*Goal of the exercise*
Copy, from the material below, every line in which the word "Blaupunkt" can be found.

[Dataset excerpts]

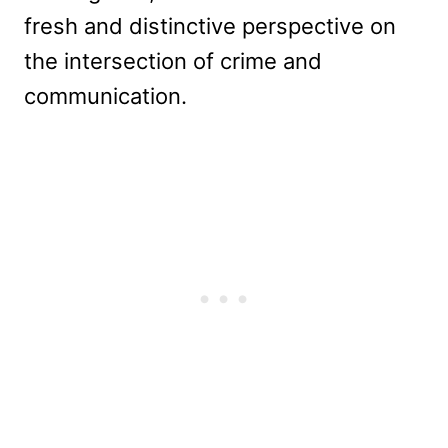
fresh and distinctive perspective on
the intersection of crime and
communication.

[/Dataset excerpts]
[Dataset excerpts]

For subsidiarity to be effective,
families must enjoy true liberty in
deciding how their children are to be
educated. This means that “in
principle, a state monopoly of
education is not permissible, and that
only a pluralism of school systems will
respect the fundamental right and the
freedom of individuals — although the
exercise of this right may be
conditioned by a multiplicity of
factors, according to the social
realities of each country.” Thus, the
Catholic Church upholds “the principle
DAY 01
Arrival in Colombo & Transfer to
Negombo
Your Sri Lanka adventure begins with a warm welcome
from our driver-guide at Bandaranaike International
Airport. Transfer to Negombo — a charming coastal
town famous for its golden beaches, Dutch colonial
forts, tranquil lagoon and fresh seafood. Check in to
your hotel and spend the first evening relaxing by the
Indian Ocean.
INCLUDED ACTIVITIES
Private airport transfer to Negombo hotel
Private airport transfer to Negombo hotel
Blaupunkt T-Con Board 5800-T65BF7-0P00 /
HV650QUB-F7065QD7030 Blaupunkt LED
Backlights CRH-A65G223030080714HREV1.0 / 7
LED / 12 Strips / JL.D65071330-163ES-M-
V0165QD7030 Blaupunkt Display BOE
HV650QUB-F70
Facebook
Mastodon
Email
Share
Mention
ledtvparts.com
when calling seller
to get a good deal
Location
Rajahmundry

[/Dataset excerpts]
[Dataset excerpts]

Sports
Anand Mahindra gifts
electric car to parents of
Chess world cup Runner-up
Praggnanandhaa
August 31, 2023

[/Dataset excerpts]

*Answer area*
Blaupunkt T-Con Board 5800-T65BF7-0P00 /
HV650QUB-F7065QD7030 Blaupunkt LED
V0165QD7030 Blaupunkt Display BOE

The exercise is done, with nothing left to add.